### Exercise directions:
Output the data verbatim, minus the images.

### Source material:
════════════════════
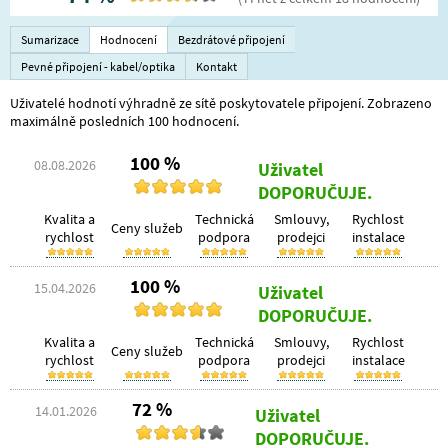
Sumarizace
Hodnocení
Bezdrátové připojení
Pevné připojení - kabel/optika
Kontakt
Uživatelé hodnotí výhradně ze sítě poskytovatele připojení. Zobrazeno
maximálně posledních 100 hodnocení.
100 %
08.08.2026
Uživatel
DOPORUČUJE.
Kvalita a
Technická
Smlouvy,
Rychlost
Ceny služeb
rychlost
podpora
prodejci
instalace
100 %
15.04.2026
Uživatel
DOPORUČUJE.
Kvalita a
Technická
Smlouvy,
Rychlost
Ceny služeb
rychlost
podpora
prodejci
instalace
72 %
14.01.2026
Uživatel
DOPORUČUJE.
════════════════════
### Task result:
Sumarizace
Hodnocení
Bezdrátové připojení
Pevné připojení - kabel/optika
Kontakt
Uživatelé hodnotí výhradně ze sítě poskytovatele připojení. Zobrazeno
maximálně posledních 100 hodnocení.
100 %
08.08.2026
Uživatel
DOPORUČUJE.
Kvalita a
Technická
Smlouvy,
Rychlost
Ceny služeb
rychlost
podpora
prodejci
instalace
100 %
15.04.2026
Uživatel
DOPORUČUJE.
Kvalita a
Technická
Smlouvy,
Rychlost
Ceny služeb
rychlost
podpora
prodejci
instalace
72 %
14.01.2026
Uživatel
DOPORUČUJE.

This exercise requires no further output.